Ecology and Pathogenesis of Candida glabrata
Candida glabrata is pathogenic yeast of increasing medical concern. Often times to test for a C. glabrata infection a urinalysis is done- which often takes a couple days to culture via swabbing and streaking. Detecting C. glabrata is recognized by a “biofilm” forming on urinary catheters and dentures. Most frequently C. glabrata will colonize in the gut (epithial cells) to begin infecting and then spread out to various mucosal pockets in the body. Only a few species of Candida live in the human body, glabrata being one of the few. C. glabrata usually feed off of rotten vegetables or dying plants. A comparable form to a human Candida infection would be any type of fungal infection such as athlete’s foot or a yeast infection (vaginal infections are harder to diagnose). C. glabrata is especially prevalent in HIV positive patients due to its pathogenicity to mostly affect the urogenital and bloodstream.

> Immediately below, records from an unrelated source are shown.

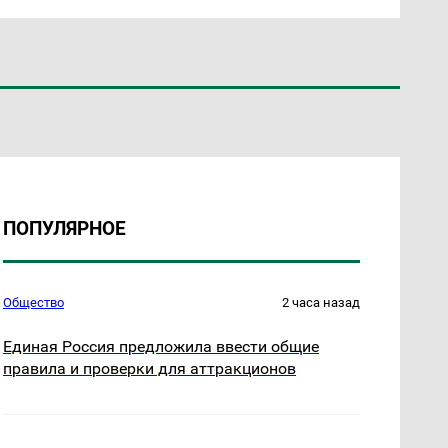
ПОПУЛЯРНОЕ
Общество
2 часа назад
Единая Россия предложила ввести общие
правила и проверки для аттракционов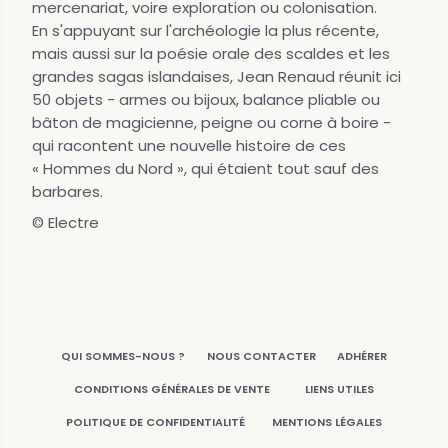
mercenariat, voire exploration ou colonisation.
En s'appuyant sur l'archéologie la plus récente,
mais aussi sur la poésie orale des scaldes et les
grandes sagas islandaises, Jean Renaud réunit ici
50 objets - armes ou bijoux, balance pliable ou
bâton de magicienne, peigne ou corne à boire -
qui racontent une nouvelle histoire de ces
« Hommes du Nord », qui étaient tout sauf des
barbares.
© Electre
QUI SOMMES-NOUS ?
NOUS CONTACTER
ADHÉRER
CONDITIONS GÉNÉRALES DE VENTE
LIENS UTILES
POLITIQUE DE CONFIDENTIALITÉ
MENTIONS LÉGALES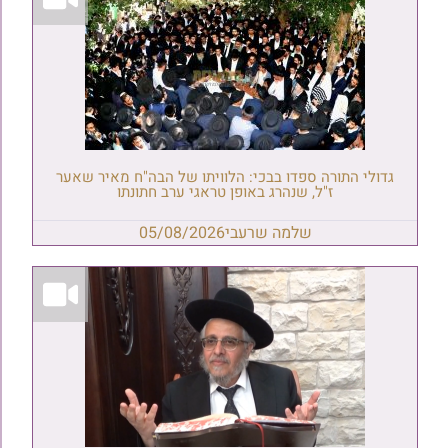
גדולי התורה ספדו בבכי: הלוויתו של הבה"ח מאיר שאער
ז"ל, שנהרג באופן טראגי ערב חתונתו
שלמה שרעבי
05/08/2026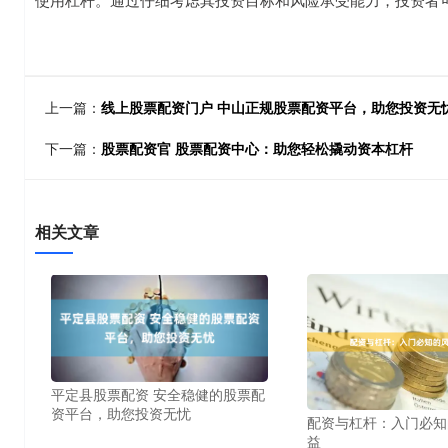
上一篇：
线上股票配资门户 中山正规股票配资平台，助您投资无
下一篇：
股票配资官 股票配资中心：助您轻松撬动资本杠杆
相关文章
平定县股票配资 安全稳健的股票配
资平台，助您投资无忧
配资与杠杆：入门必知
益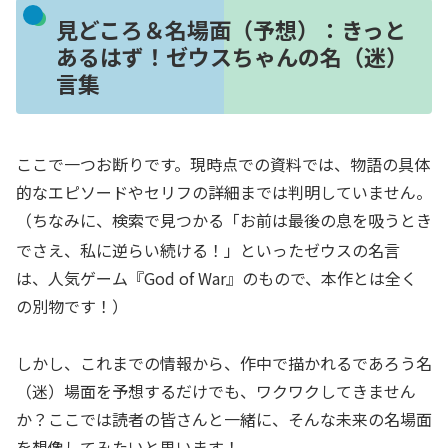
見どころ＆名場面（予想）：きっと
あるはず！ゼウスちゃんの名（迷）
言集
ここで一つお断りです。現時点での資料では、物語の具体
的なエピソードやセリフの詳細までは判明していません。
（ちなみに、検索で見つかる「お前は最後の息を吸うとき
でさえ、私に逆らい続ける！」といったゼウスの名言
は、人気ゲーム『God of War』のもので、本作とは全く
の別物です！）
しかし、これまでの情報から、作中で描かれるであろう名
（迷）場面を予想するだけでも、ワクワクしてきません
か？ここでは読者の皆さんと一緒に、そんな未来の名場面
を想像してみたいと思います！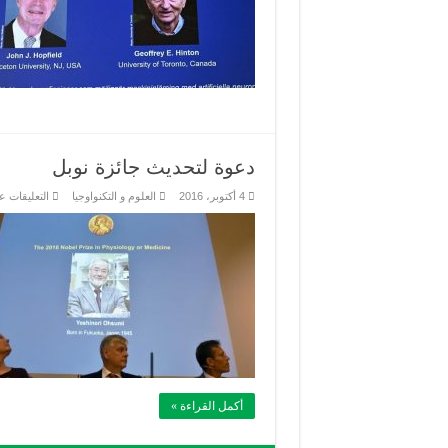
دعوة لتحديث جائزة نوبل
4 أكتوبر، 2016
العلوم و التكنواوجيا
التعليقات
عل
أكمل القراءة »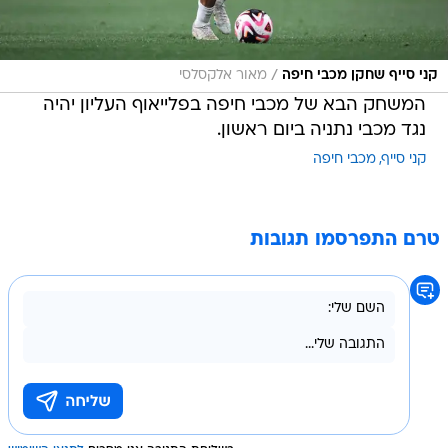
/
קני סייף שחקן מכבי חיפה
מאור אלקסלסי
המשחק הבא של מכבי חיפה בפלייאוף העליון יהיה
נגד מכבי נתניה ביום ראשון.
קני סייף
מכבי חיפה
טרם התפרסמו תגובות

Lab diagnosis of Candida glabrata
Cultures are an effective method for identifying non-albicans vaginal infections. Urinalyses are less accurate in this process. The culture may take several days to grow, but the identification of the yeast species is quick once the yeast is isolated. Skin disease diagnosis is difficult, as cultures collected from swabs and biopsies will test negative for fungus and a special assessment is required. C. glabrata ferments and assimilates only glucose and trehalose, opposing to other Candida species and this repertoire of sugar utilization is used by several commercially available kits for identification.
Treatment of Candida glabrata infections
A major phenotype and potential virulence factor that C. glabrata possesses is low-level intrinsic resistance to the azoles including fluconazole and ketoconazole. Polyenes including amphotericin B and nystatin can be effective against C. glabrata.